Post accident examination of the propeller revealed that it was still attached to the spinner. Both Blades exhibited bending and twisting on the propeller assembly. All blades had varying degrees of lead edge damage and rotational scoring.
The Office of the Chief Medical Examiner, Chapel Hill, North Carolina preformed the postmortem examination of the private pilot on October 26, 2004. The reported cause of death was blunt force trauma. The postmortem toxicology specimens from the pilot were negative for carbon monoxide, cyanide, drugs and alcohol.
The wreckage of the airplane was released to Leading Edge Investigations on August 8, 2005.

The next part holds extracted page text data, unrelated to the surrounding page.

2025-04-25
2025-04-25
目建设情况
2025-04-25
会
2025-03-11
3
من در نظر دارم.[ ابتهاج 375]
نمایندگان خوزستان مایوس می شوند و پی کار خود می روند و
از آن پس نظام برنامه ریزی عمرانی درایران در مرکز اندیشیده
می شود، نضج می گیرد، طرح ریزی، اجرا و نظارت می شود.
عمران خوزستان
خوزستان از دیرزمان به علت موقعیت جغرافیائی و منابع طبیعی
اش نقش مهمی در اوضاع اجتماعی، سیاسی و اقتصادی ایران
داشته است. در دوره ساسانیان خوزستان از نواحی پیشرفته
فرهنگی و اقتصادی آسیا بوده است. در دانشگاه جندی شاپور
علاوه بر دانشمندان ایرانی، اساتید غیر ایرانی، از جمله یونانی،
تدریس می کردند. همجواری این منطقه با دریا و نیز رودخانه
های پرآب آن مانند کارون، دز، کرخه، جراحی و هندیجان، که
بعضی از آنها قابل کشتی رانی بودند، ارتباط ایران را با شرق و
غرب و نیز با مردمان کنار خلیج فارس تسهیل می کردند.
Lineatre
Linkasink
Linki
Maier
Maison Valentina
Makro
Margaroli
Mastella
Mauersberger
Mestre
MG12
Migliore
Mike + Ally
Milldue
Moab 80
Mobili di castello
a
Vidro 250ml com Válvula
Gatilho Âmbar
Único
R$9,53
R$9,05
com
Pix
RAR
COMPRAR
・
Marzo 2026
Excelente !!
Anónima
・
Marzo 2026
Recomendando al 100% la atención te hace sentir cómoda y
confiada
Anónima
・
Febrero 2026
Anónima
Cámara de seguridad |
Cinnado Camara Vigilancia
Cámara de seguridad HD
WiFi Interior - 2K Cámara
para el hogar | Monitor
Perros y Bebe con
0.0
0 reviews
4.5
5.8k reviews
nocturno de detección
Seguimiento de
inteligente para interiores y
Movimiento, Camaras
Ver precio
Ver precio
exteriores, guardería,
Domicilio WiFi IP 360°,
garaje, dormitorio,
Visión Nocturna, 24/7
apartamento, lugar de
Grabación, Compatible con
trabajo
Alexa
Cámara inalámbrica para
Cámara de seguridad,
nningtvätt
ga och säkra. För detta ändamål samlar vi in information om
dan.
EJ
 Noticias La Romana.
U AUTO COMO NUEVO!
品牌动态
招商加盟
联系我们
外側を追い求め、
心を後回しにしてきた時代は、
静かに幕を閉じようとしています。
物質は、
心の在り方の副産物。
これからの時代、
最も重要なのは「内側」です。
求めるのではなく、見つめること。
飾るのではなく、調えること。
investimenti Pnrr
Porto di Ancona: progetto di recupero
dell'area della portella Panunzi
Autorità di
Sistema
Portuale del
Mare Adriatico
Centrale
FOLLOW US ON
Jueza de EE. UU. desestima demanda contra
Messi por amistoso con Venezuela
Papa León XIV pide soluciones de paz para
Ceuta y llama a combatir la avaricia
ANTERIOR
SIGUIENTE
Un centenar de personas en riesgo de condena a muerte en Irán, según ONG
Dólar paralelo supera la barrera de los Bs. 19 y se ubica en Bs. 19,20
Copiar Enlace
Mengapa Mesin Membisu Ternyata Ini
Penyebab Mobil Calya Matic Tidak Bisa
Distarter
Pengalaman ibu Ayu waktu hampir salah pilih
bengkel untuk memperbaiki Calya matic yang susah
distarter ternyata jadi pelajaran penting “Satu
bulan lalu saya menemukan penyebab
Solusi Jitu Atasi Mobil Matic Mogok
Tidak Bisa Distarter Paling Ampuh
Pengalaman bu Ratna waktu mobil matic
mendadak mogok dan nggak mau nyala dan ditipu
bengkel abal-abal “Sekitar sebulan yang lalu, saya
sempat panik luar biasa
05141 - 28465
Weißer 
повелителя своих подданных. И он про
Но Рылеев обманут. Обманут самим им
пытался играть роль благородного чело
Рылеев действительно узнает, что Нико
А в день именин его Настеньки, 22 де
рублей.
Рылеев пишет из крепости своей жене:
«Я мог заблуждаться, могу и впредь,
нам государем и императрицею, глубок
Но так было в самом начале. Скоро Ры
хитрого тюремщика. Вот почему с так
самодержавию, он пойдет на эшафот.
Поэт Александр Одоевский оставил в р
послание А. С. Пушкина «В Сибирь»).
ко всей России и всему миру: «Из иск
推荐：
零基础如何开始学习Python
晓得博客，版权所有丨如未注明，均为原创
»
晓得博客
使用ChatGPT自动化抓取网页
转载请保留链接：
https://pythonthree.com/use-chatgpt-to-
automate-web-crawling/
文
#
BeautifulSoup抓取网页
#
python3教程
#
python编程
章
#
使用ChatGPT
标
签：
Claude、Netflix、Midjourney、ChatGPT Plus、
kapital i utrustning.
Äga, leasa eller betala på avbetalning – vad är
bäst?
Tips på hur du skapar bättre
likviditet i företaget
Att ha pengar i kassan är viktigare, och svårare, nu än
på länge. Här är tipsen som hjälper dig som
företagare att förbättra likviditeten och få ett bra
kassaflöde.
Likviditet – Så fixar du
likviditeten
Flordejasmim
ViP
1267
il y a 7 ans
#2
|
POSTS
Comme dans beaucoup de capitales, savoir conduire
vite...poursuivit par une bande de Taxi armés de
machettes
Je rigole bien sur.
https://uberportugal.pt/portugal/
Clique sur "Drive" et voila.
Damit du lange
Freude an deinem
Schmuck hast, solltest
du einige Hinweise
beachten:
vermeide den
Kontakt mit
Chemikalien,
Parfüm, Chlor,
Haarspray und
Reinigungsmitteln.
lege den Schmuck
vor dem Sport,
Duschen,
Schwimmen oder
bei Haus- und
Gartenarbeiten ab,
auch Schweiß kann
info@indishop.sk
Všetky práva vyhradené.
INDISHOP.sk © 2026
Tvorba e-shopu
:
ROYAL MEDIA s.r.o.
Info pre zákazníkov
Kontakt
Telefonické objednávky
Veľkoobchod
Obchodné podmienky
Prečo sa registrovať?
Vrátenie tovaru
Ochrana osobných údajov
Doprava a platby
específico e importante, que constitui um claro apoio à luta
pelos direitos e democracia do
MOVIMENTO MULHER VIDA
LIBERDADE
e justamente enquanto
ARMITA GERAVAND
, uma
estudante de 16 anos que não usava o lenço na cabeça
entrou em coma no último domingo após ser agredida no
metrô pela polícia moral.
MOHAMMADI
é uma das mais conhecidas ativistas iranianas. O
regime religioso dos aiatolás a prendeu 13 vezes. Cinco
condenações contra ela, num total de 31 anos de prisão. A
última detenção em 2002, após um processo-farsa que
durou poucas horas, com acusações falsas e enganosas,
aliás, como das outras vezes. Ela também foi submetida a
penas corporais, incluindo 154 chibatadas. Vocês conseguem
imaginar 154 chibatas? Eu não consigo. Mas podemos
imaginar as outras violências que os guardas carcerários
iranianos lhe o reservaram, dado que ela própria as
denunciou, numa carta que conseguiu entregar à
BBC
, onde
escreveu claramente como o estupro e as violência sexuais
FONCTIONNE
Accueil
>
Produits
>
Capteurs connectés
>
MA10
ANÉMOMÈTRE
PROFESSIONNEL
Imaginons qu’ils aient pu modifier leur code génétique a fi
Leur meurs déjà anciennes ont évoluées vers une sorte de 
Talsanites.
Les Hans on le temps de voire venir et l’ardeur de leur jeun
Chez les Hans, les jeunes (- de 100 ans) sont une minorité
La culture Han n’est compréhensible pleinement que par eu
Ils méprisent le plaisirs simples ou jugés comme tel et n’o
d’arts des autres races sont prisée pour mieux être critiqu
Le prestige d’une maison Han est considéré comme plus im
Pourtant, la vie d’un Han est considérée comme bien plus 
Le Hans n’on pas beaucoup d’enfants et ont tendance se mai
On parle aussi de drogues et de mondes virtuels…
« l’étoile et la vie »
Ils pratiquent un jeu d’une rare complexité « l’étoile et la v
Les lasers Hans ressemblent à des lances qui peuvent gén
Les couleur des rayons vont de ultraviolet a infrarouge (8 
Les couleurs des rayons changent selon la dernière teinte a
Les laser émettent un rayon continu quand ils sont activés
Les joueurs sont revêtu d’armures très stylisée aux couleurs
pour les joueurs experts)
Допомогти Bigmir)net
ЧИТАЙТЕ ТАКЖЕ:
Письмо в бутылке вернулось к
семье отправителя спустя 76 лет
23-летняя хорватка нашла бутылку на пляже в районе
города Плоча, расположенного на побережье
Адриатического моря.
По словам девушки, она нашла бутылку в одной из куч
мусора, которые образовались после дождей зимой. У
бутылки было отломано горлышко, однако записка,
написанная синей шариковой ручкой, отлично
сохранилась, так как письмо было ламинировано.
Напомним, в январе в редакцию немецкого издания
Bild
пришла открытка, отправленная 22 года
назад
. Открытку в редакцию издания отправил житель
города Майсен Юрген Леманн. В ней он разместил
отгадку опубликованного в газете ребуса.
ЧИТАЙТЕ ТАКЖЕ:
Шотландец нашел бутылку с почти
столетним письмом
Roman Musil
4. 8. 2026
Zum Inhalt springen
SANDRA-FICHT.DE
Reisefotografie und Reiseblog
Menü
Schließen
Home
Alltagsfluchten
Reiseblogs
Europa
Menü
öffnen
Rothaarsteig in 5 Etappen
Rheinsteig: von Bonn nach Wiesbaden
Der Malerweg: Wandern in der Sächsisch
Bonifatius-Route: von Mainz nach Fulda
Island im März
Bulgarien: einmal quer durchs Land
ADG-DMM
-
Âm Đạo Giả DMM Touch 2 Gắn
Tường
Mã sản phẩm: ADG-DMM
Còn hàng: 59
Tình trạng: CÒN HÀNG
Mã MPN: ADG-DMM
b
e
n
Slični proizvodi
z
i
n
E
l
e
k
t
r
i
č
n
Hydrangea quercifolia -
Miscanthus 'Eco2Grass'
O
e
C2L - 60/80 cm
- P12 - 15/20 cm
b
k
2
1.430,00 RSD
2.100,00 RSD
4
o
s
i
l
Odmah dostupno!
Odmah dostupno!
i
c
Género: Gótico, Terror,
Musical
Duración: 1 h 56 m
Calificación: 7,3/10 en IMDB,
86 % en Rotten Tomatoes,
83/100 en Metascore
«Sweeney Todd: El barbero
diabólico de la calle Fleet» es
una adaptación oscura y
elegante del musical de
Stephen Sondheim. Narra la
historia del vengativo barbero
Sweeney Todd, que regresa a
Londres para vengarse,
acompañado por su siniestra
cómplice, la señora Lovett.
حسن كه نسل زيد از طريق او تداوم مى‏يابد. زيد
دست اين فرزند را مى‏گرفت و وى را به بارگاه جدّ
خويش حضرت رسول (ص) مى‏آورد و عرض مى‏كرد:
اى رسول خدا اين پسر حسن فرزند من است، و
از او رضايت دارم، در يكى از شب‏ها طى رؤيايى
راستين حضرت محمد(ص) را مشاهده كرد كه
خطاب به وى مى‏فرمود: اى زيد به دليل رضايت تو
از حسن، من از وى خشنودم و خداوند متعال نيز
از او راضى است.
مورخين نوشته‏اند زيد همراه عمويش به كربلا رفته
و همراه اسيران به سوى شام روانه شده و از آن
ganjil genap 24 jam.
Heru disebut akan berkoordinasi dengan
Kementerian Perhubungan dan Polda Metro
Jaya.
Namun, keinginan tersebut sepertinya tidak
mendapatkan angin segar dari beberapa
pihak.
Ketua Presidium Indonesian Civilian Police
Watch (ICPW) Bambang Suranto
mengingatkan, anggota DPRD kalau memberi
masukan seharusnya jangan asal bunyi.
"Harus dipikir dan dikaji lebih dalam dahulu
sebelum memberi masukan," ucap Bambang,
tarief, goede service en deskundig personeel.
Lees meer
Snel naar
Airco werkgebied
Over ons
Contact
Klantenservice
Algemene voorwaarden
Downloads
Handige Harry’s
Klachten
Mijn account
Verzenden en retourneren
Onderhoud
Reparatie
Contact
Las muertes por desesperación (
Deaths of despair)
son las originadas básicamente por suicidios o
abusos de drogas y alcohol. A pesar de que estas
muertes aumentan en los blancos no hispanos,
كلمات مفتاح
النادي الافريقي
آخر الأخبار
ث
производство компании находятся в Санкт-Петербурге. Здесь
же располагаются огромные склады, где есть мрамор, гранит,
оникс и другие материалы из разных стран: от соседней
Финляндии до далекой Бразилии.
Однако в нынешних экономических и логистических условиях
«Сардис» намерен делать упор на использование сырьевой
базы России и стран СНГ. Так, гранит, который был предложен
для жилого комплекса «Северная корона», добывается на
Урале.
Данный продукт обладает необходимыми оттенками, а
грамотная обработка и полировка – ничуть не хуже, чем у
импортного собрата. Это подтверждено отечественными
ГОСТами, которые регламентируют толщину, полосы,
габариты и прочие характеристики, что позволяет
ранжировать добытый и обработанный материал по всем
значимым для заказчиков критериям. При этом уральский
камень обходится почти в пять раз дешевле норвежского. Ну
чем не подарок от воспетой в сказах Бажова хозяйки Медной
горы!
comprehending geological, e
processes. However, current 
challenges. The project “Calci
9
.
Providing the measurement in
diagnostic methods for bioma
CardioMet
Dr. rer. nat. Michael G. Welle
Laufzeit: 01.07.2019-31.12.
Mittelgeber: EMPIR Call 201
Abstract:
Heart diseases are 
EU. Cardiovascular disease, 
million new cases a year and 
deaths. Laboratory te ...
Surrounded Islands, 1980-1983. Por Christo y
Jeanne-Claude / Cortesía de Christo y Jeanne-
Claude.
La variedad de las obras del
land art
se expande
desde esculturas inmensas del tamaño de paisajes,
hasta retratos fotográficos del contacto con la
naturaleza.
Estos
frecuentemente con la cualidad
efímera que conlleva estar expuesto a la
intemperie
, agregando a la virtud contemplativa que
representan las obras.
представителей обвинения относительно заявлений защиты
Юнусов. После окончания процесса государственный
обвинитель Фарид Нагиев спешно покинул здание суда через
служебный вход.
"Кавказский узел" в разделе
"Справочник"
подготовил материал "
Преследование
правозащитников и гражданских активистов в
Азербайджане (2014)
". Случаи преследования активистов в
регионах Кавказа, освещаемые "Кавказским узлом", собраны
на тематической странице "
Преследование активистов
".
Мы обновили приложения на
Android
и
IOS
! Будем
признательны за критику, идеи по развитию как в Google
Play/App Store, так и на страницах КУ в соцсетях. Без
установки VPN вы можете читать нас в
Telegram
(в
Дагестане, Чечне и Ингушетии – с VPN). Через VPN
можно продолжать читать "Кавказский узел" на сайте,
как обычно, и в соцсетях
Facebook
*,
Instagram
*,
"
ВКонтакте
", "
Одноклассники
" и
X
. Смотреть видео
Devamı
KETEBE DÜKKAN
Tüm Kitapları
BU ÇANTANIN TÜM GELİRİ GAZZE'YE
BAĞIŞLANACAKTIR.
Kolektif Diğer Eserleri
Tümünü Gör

From Advisory Circular 61-23C (Pilot's Handbook of Aeronautical Knowledge), revised 1997: Chapter 9 - Spatial Disorientation and Illusions in Flight Many different illusions can be experienced in flight. Some can lead to spatial disorientation. Others can lead to landing errors. Illusions rank among the most common factors cited as contributing to fatal aircraft accidents. Various complex motions and forces and certain visual scenes encountered in flight can create illusions of motion and position. Spatial disorientation from these illusions can be prevented only by visual reference to reliable, fixed points on the ground or to flight instruments. The most overwhelming of all illusions in flight may be prevented by not making sudden, extreme head movements, particularly while making prolonged constant-rate turns under instrument flight rule instrument conditions.